Alsatian cuisine, the cuisine of the Alsace region of France, incorporates Germanic culinary traditions and is marked by the use of pork in various forms. The region is also known for its wine and beer.

Alsatian food is synonymous with conviviality, the dishes are substantial and served in generous portions and it has one of the richest regional kitchens.

Food

Savory specialties 
Traditional dishes include baeckeoffe, flammekueche, choucroute, cordon bleu, Vol-au-vent, spaetzle, fleischnacka and bretzel. The region's version of coq au vin is coq au Riesling. Southern Alsace, also called the Sundgau, is characterized by carpe frite (that also exists in Yiddish tradition). Alsace is also well known for its foie gras made in the region since the 17th century.

The gastronomic symbol of the région is undoubtedly the Choucroute, a local variety of Sauerkraut. The word Sauerkraut in Alsatian has the form sûrkrût, same as in other southwestern German dialects, and means "sour cabbage" as its Standard German equivalent. This word was included into the French language as choucroute. To make it, the cabbage is finely shredded, layered with salt and juniper and left to ferment in wooden barrels. Sauerkraut can be served with poultry, pork, sausage or even fish. Traditionally it is served with pork, Strasbourg sausage or frankfurters, bacon, smoked pork or smoked Morteau or Montbéliard sausages or a selection of pork products. Served alongside are often steamed potatoes.

The second most famous dish is the baeckeoffe, a dish made from potatoes, vegetables, as well as three different meat (pork, lamb and beef). Everything is cooked together in the oven in a terrine with Alsace white wine and herbs during several hours.

The flammekueche (tarte flambée) is also very popular in Alsace. It is sometimes called the Alsatian pizza but its dough is much thinner. It is traditionally filled with a mixture of crème fraîche and fromage blanc, bacon strips and onions.

Additionally, Alsace is known for its fruit juices, mineral waters and wines.

Sweet specialties 
Sweet specialties of Alsace include kougelhopf, german-style cheesecake (called fromage blanc tart), Mont-Blanc (called torche aux marrons in Alsace) and streusel.

The festivities of the year's end involve the production of a great variety of biscuits and small cakes called bredala, as well as pain d'épices (gingerbread) which are baked around Christmas time and manala (a brioche in the shape of a little guy) which are traditionally baked for Saint Nicholas Day (on the 6th of December).

Wine

Alsace is an important wine-producing région. Alsace wines are mostly white and display a strong Germanic influence. Alsace produces some of the world's most noted dry rieslings and is the only région in France to produce mostly varietal wines, typically from grapes also used in Germany. The most notable example is Gewürztraminer.

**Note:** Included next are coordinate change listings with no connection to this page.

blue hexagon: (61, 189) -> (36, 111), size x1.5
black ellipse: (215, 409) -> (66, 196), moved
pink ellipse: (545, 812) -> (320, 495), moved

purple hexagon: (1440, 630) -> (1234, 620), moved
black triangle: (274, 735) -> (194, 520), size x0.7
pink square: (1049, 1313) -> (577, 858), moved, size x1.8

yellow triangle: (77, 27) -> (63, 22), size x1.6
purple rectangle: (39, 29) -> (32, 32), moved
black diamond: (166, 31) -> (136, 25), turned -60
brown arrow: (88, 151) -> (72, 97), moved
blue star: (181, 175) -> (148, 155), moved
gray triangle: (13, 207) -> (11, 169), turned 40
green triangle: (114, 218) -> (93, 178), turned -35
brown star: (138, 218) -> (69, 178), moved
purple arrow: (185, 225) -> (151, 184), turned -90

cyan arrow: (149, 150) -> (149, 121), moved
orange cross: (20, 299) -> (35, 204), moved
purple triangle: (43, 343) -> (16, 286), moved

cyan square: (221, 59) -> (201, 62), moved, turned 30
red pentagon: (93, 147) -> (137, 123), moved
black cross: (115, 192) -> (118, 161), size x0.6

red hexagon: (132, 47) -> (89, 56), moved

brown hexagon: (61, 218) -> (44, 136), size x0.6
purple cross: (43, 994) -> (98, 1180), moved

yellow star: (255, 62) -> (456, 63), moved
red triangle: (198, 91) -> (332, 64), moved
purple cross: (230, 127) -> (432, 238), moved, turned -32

Alsace wines are made from seven different grape varieties: Sylvaner, Pinot Blanc, Riesling, Muscat, Pinot Gris, Gewürztraminer and Pinot Noir. Pinot Noir is the only Alsatian red wine.

The region also produces Crémant d'Alsace, a sparkling wine.

Beer
Alsace is also the main beer-producing région of France, thanks primarily to breweries in and near Strasbourg. These include those of Fischer, Karlsbräu, Kronenbourg, and Heineken International, but also a lot of micro-breweries. Hops are grown in Kochersberg and in northern Alsace.

Schnapps 
Schnapps is also traditionally made in Alsace, but it is in decline because home distillers are becoming less common and the consumption of traditional, strong, alcoholic beverages is decreasing.